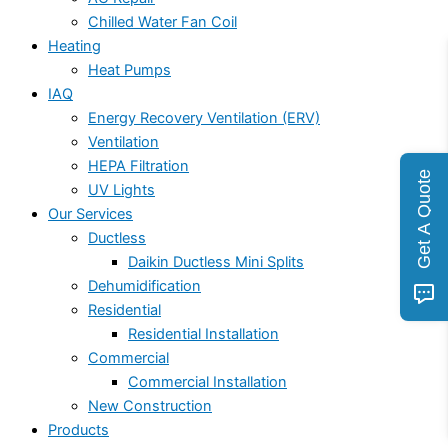
Chilled Water Fan Coil
Heating
Heat Pumps
IAQ
Energy Recovery Ventilation (ERV)
Ventilation
HEPA Filtration
Get A Quote
UV Lights
Our Services
Ductless
Daikin Ductless Mini Splits
Dehumidification
Residential
Residential Installation
Commercial
Commercial Installation
New Construction
Products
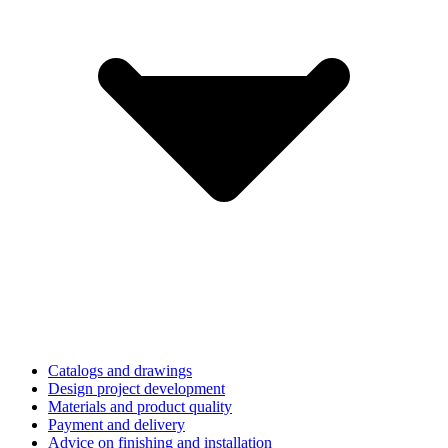
Catalogs and drawings
Design project development
Materials and product quality
Payment and delivery
Advice on finishing and installation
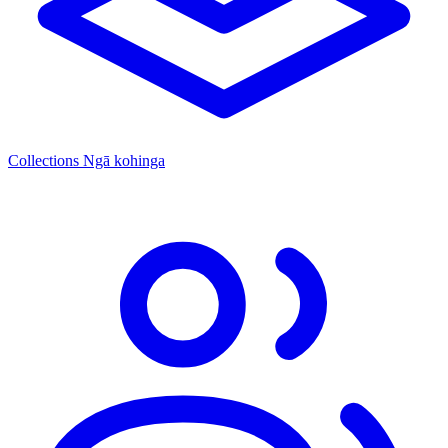
Collections
Ngā kohinga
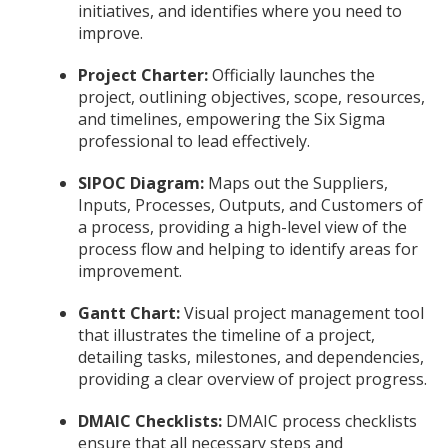
initiatives, and identifies where you need to
improve.
Project Charter:
Officially launches the
project, outlining objectives, scope, resources,
and timelines, empowering the Six Sigma
professional to lead effectively.
SIPOC Diagram:
Maps out the Suppliers,
Inputs, Processes, Outputs, and Customers of
a process, providing a high-level view of the
process flow and helping to identify areas for
improvement.
Gantt Chart:
Visual project management tool
that illustrates the timeline of a project,
detailing tasks, milestones, and dependencies,
providing a clear overview of project progress.
DMAIC Checklists:
DMAIC process checklists
ensure that all necessary steps and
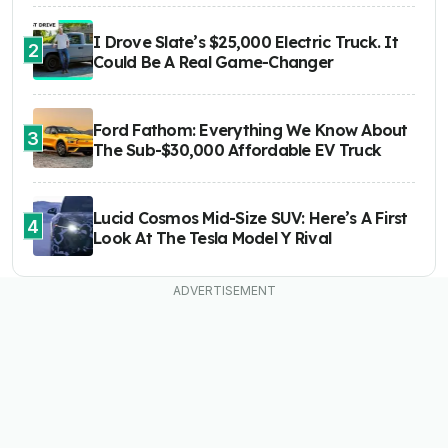
I Drove Slate’s $25,000 Electric Truck. It
2
Could Be A Real Game-Changer
Ford Fathom: Everything We Know About
3
The Sub-$30,000 Affordable EV Truck
Lucid Cosmos Mid-Size SUV: Here’s A First
4
Look At The Tesla Model Y Rival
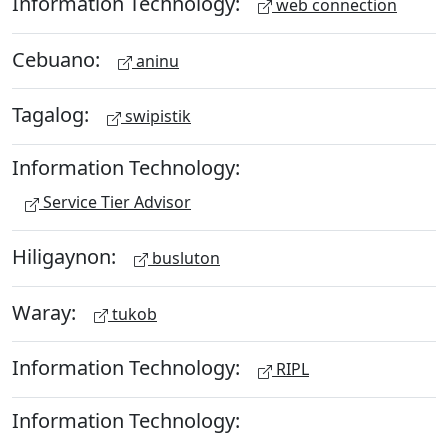
Information Technology:
web connection
Cebuano:
aninu
Tagalog:
swipistik
Information Technology:
Service Tier Advisor
Hiligaynon:
busluton
Waray:
tukob
Information Technology:
RIPL
Information Technology:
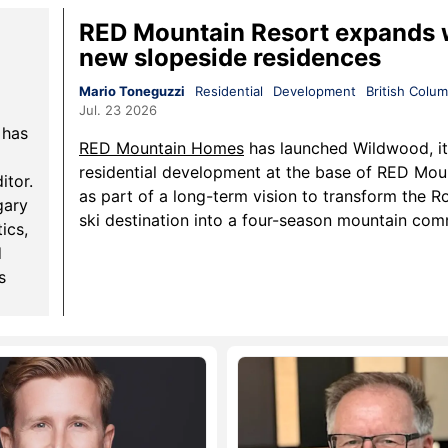
RED Mountain Resort expands 
new slopeside residences
Mario Toneguzzi
Residential
Development
British Colum
Jul. 23 2026
 has
RED Mountain Homes
has launched Wildwood, it
residential development at the base of RED Mou
itor.
as part of a long-term vision to transform the Ro
gary
ski destination into a four-season mountain co
ics,
d
s
cial
mall
ws.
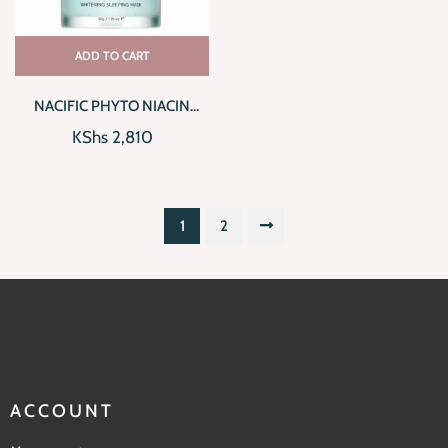
ADD TO CART
NACIFIC PHYTO NIACIN
WHITENING SLEEPING MASK
KShs
2,810
1
2
ACCOUNT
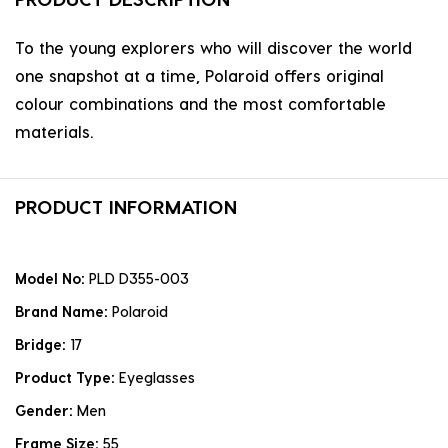
To the young explorers who will discover the world
one snapshot at a time, Polaroid offers original
colour combinations and the most comfortable
materials.
PRODUCT INFORMATION
Model No:
PLD D355-003
Brand Name:
Polaroid
Bridge:
17
Product Type:
Eyeglasses
Gender:
Men
Frame Size:
55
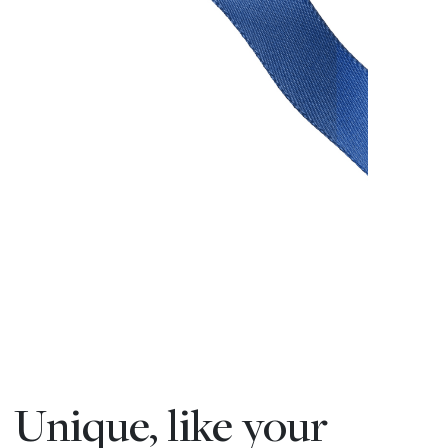
Unique, like your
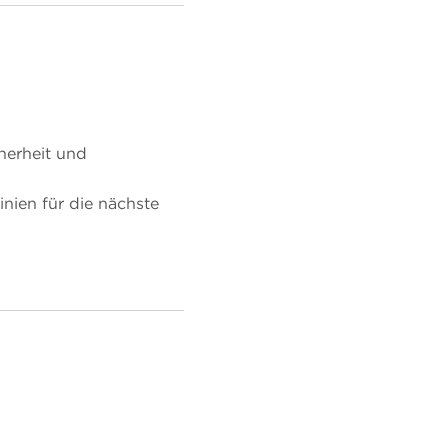
herheit und
nien für die nächste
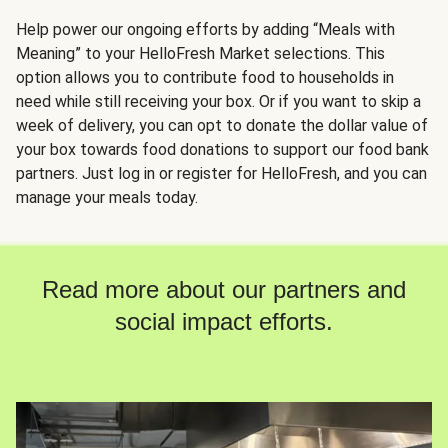
Help power our ongoing efforts by adding “Meals with
Meaning” to your HelloFresh Market selections. This
option allows you to contribute food to households in
need while still receiving your box. Or if you want to skip a
week of delivery, you can opt to donate the dollar value of
your box towards food donations to support our food bank
partners. Just log in or register for HelloFresh, and you can
manage your meals today.
Read more about our partners and
social impact efforts.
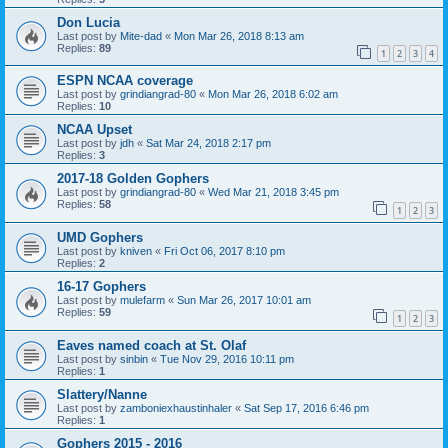
Don Lucia
Last post by
Mite-dad
«
Mon Mar 26, 2018 8:13 am
Replies:
89
1
2
3
4
ESPN NCAA coverage
Last post by
grindiangrad-80
«
Mon Mar 26, 2018 6:02 am
Replies:
10
NCAA Upset
Last post by
jdh
«
Sat Mar 24, 2018 2:17 pm
Replies:
3
2017-18 Golden Gophers
Last post by
grindiangrad-80
«
Wed Mar 21, 2018 3:45 pm
Replies:
58
1
2
3
UMD Gophers
Last post by
kniven
«
Fri Oct 06, 2017 8:10 pm
Replies:
2
16-17 Gophers
Last post by
mulefarm
«
Sun Mar 26, 2017 10:01 am
Replies:
59
1
2
3
Eaves named coach at St. Olaf
Last post by
sinbin
«
Tue Nov 29, 2016 10:11 pm
Replies:
1
Slattery/Nanne
Last post by
zamboniexhaustinhaler
«
Sat Sep 17, 2016 6:46 pm
Replies:
1
Gophers 2015 - 2016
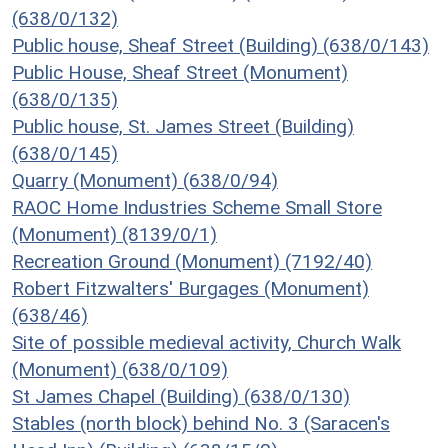
(638/0/132)
Public house, Sheaf Street (Building) (638/0/143)
Public House, Sheaf Street (Monument)
(638/0/135)
Public house, St. James Street (Building)
(638/0/145)
Quarry (Monument) (638/0/94)
RAOC Home Industries Scheme Small Store
(Monument) (8139/0/1)
Recreation Ground (Monument) (7192/40)
Robert Fitzwalters' Burgages (Monument)
(638/46)
Site of possible medieval activity, Church Walk
(Monument) (638/0/109)
St James Chapel (Building) (638/0/130)
Stables (north block) behind No. 3 (Saracen's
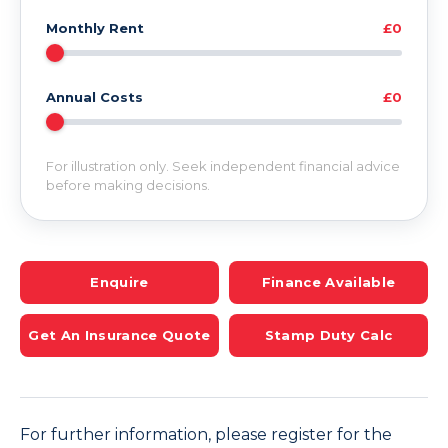
Monthly Rent
£0
Annual Costs
£0
For illustration only. Seek independent financial advice
before making decisions.
Enquire
Finance Available
Get An Insurance Quote
Stamp Duty Calc
For further information, please register for the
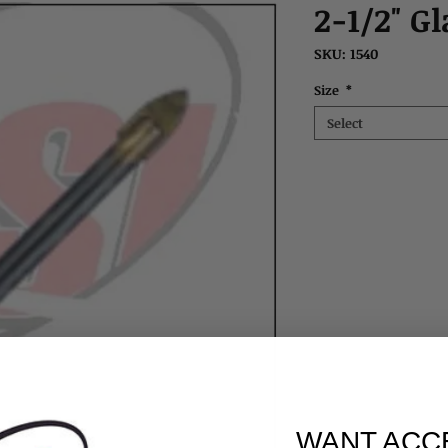
2-1/2" Gl
SKU: 1540
Size
*
Select
WANT ACC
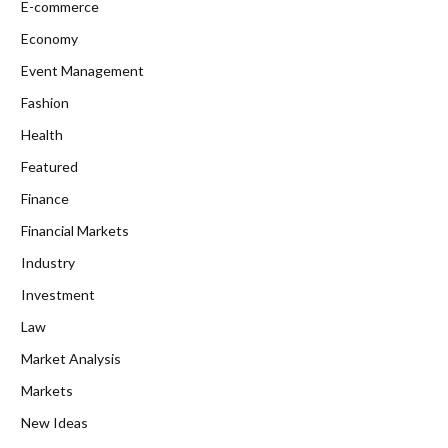
E-commerce
Economy
Event Management
Fashion
Health
Featured
Finance
Financial Markets
Industry
Investment
Law
Market Analysis
Markets
New Ideas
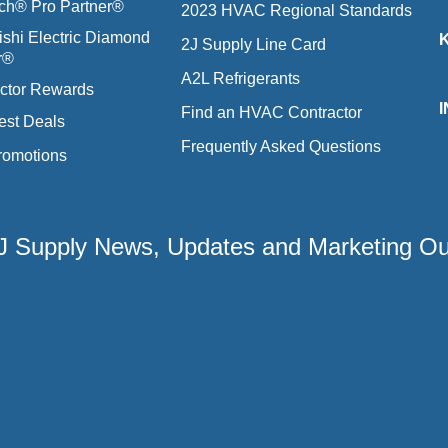
ich® Pro Partner®
2023 HVAC Regional Standards
ishi Electric Diamond
2J Supply Line Card
r®
A2L Refrigerants
ctor Rewards
Find an HVAC Contractor
est Deals
Frequently Asked Questions
romotions
 2J Supply News, Updates and Marketing O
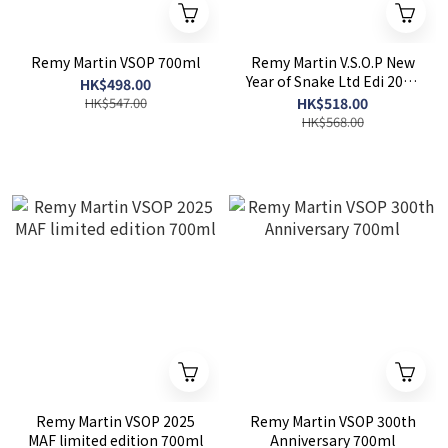
Remy Martin VSOP 700ml
Remy Martin V.S.O.P New
Year of Snake Ltd Edi 2025
HK$498.00
700ml
HK$547.00
HK$518.00
HK$568.00
Remy Martin VSOP 2025
Remy Martin VSOP 300th
MAF limited edition 700ml
Anniversary 700ml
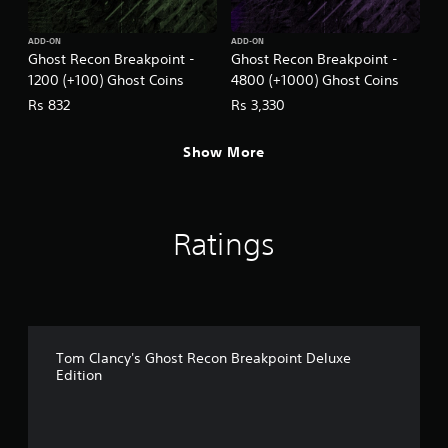
ADD-ON
ADD-ON
Ghost Recon Breakpoint -
Ghost Recon Breakpoint -
1200 (+100) Ghost Coins
4800 (+1000) Ghost Coins
Rs 832
Rs 3,330
Show More
Ratings
Tom Clancy's Ghost Recon Breakpoint Deluxe
Edition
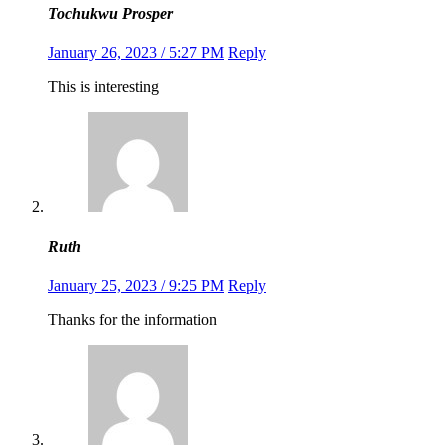
Tochukwu Prosper
January 26, 2023 / 5:27 PM
Reply
This is interesting
Ruth
January 25, 2023 / 9:25 PM
Reply
Thanks for the information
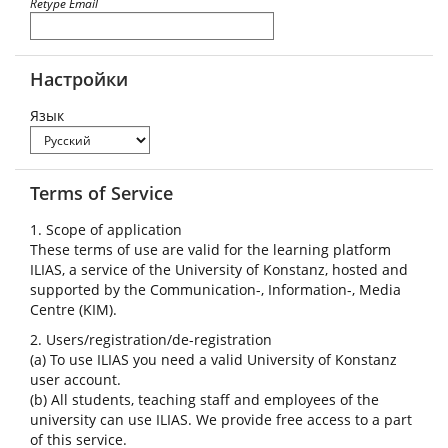
Retype Email
Настройки
Язык
Terms of Service
1. Scope of application
These terms of use are valid for the learning platform
ILIAS, a service of the University of Konstanz, hosted and
supported by the Communication-, Information-, Media
Centre (KIM).
2. Users/registration/de-registration
(a) To use ILIAS you need a valid University of Konstanz
user account.
(b) All students, teaching staff and employees of the
university can use ILIAS. We provide free access to a part
of this service.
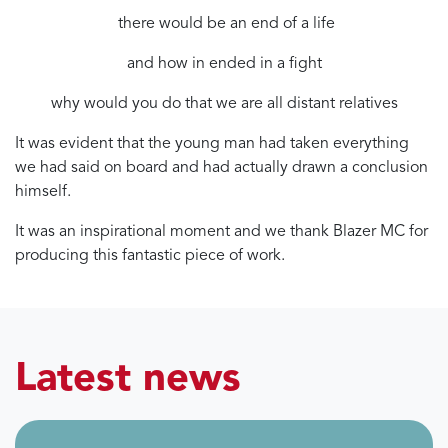
there would be an end of a life
and how in ended in a fight
why would you do that we are all distant relatives
It was evident that the young man had taken everything
we had said on board and had actually drawn a conclusion
himself.
It was an inspirational moment and we thank Blazer MC for
producing this fantastic piece of work.
Latest news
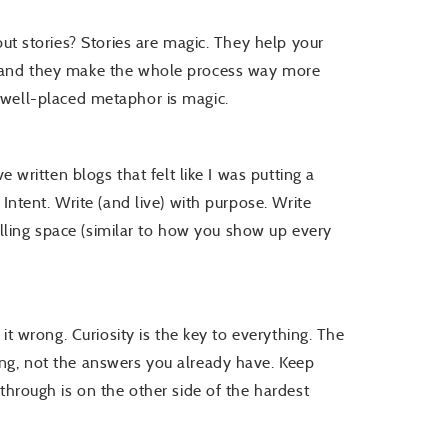
but stories? Stories are magic. They help your
, and they make the whole process way more
. A well-placed metaphor is magic.
e written blogs that felt like I was putting a
Intent. Write (and live) with purpose. Write
filling space (similar to how you show up every
 it wrong. Curiosity is the key to everything. The
ng, not the answers you already have. Keep
through is on the other side of the hardest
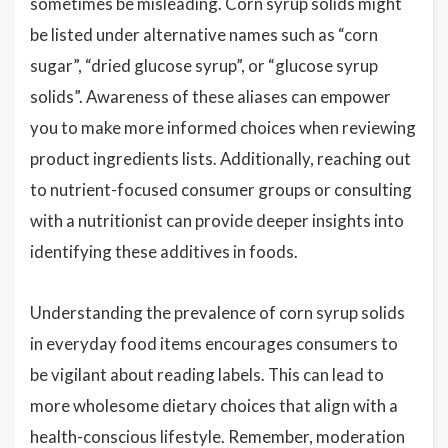
sometimes be misleading. Corn syrup solids might
be listed under alternative names such as “corn
sugar”, “dried glucose syrup”, or “glucose syrup
solids”. Awareness of these aliases can empower
you to make more informed choices when reviewing
product ingredients lists. Additionally, reaching out
to nutrient-focused consumer groups or consulting
with a nutritionist can provide deeper insights into
identifying these additives in foods.
Understanding the prevalence of corn syrup solids
in everyday food items encourages consumers to
be vigilant about reading labels. This can lead to
more wholesome dietary choices that align with a
health-conscious lifestyle. Remember, moderation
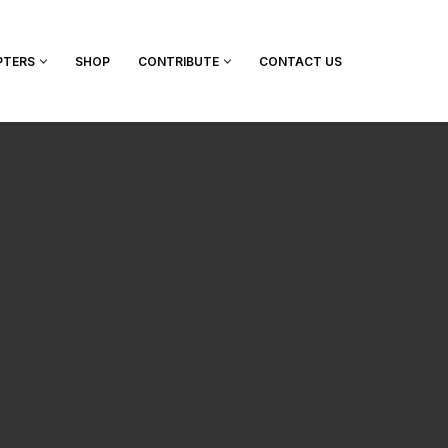
PTERS
SHOP
CONTRIBUTE
CONTACT US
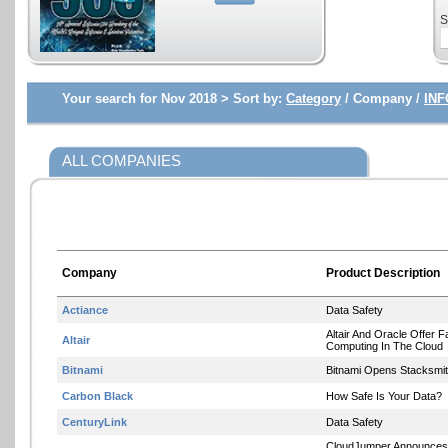
S
Your search for Nov 2018 >
Sort by:
Category
/ Company /
INF
ALL COMPANIES
Company
Product Description
Actiance
Data Safety
Altair And Oracle Offer 
Altair
Computing In The Cloud
Bitnami
Bitnami Opens Stacksmi
Carbon Black
How Safe Is Your Data?
CenturyLink
Data Safety
CloudJumper Announces I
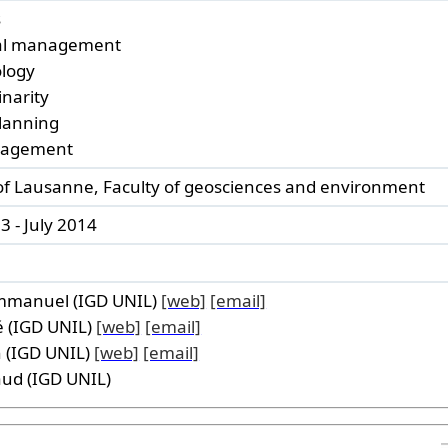
s
nal management
ology
inarity
lanning
nagement
 of Lausanne, Faculty of geosciences and environment
 - July 2014
mmanuel (IGD UNIL)
[web]
[email]
 (IGD UNIL)
[web]
[email]
 (IGD UNIL)
[web]
[email]
ud (IGD UNIL)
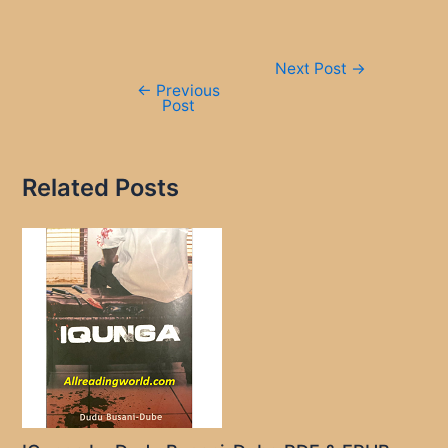
Post
Next Post
→
navigation
←
Previous
Post
Related Posts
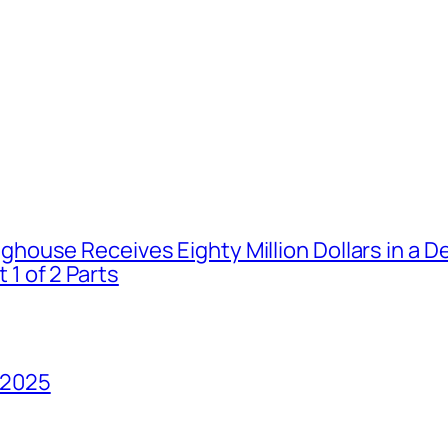
house Receives Eighty Million Dollars in a De
1 of 2 Parts
 2025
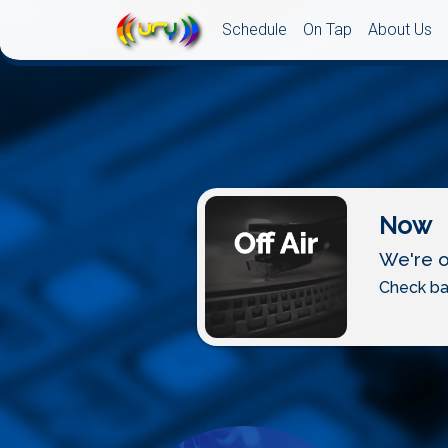
Schedule
On Tap
About Us
Now
We're of
Check ba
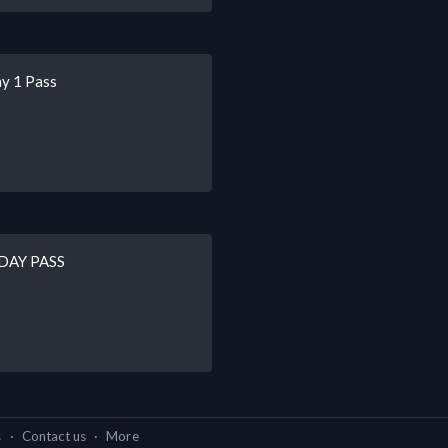
ay 1 Pass
2-DAY PASS
s
·
Contact us
·
More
·····
• _Directions for this task_:
Only the lines holding the string "Coins" are needed; copy each of them from the material above.

• _Task output_:
1200 (+100) Ghost Coins
4800 (+1000) Ghost Coins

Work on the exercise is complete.